Just So Everyone Knows
Justin is the greatest guy *ever*. He's loving and patient with me (anyone who knows me understands how difficult *that* can be). He's funny and sweet and really cute. I'm the luckiest girl in the world to have him, and I know that together, we can get through any badness that might creep in.
Last night, I drank a caffinated soda (devil!!), which I never do, and was awake all night long. I had to be at work at 9am. In spite of the fact that he was sleepy himself, he dragged himself out of bed and came to rub my back, pet my face and yes, even sing me a lullabye. Nothing worked of course, as I was in the grips of the caffine devil, but it's the thought that counts right? In any case, I drifted off around 5:30 this morning, and now I'm at work. It's going to be a very long day.

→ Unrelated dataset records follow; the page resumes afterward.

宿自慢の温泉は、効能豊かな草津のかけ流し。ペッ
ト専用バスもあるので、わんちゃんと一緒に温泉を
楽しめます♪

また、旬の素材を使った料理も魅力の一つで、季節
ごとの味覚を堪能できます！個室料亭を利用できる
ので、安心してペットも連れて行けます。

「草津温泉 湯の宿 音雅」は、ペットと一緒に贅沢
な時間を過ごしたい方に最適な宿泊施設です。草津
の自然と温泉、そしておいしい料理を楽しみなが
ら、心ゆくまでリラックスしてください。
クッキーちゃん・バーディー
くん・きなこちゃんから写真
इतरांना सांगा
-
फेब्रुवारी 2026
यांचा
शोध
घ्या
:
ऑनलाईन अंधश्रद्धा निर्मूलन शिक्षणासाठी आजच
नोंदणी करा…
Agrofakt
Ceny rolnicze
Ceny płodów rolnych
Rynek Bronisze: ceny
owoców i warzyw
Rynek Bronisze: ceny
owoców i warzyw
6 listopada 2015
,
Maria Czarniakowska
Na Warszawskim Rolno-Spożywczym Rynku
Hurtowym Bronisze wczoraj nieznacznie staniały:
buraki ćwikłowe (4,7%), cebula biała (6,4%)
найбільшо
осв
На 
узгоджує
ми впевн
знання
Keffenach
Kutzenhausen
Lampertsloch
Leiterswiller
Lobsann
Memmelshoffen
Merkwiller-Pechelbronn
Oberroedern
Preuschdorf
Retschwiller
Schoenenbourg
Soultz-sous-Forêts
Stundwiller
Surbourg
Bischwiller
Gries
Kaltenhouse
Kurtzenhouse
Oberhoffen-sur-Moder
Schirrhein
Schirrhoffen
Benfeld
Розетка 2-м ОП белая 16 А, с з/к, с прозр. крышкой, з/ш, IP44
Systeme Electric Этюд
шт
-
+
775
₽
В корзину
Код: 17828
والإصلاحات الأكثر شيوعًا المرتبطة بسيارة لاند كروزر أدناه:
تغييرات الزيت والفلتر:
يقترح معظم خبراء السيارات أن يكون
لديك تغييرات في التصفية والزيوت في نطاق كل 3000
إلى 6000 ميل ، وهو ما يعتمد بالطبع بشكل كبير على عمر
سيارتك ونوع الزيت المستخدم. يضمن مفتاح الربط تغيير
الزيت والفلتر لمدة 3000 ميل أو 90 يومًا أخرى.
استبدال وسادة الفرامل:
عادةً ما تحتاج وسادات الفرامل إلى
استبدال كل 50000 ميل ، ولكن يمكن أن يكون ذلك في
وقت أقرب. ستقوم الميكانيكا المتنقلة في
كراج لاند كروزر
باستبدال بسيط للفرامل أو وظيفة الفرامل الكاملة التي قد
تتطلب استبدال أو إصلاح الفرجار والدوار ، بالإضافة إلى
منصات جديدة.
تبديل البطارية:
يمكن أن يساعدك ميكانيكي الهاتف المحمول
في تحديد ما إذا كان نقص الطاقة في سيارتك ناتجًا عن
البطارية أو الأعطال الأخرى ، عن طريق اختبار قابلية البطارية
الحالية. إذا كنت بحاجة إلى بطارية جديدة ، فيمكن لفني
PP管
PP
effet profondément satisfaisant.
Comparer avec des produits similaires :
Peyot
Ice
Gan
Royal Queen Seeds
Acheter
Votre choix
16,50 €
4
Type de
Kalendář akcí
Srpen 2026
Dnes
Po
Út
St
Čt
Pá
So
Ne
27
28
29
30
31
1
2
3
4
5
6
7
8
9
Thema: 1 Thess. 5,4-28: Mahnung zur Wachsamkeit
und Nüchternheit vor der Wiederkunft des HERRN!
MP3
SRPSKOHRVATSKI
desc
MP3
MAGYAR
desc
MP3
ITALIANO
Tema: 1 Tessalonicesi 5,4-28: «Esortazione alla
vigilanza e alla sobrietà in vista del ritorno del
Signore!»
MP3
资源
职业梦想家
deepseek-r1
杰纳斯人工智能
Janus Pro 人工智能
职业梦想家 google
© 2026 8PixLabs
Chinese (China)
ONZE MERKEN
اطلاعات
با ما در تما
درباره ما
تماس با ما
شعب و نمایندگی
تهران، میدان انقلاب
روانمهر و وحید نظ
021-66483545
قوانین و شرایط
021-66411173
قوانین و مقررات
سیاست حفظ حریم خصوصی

Tomorrow is my last day at the library. It still doesn't feel real. When I left the tax office in Canyon, it felt like a really life altering event. I anticipated it for months, and cried when I finally came to the last day. This just feels like...."eh." I realize that this is a very different circumstance. I understand that I've only been here 7 months and that I haven't bonded closely with anyone here, like I did over three years in Canyon, but I kind of expected to feel *something.* The apathy is very strange.
We're leaving on Wednesday or Thursday to go to Levelland for Christmas. Not sure which day for sure yet, I still have some holiday loose ends to tie up before we make the trip. I'll keep everyone up to date.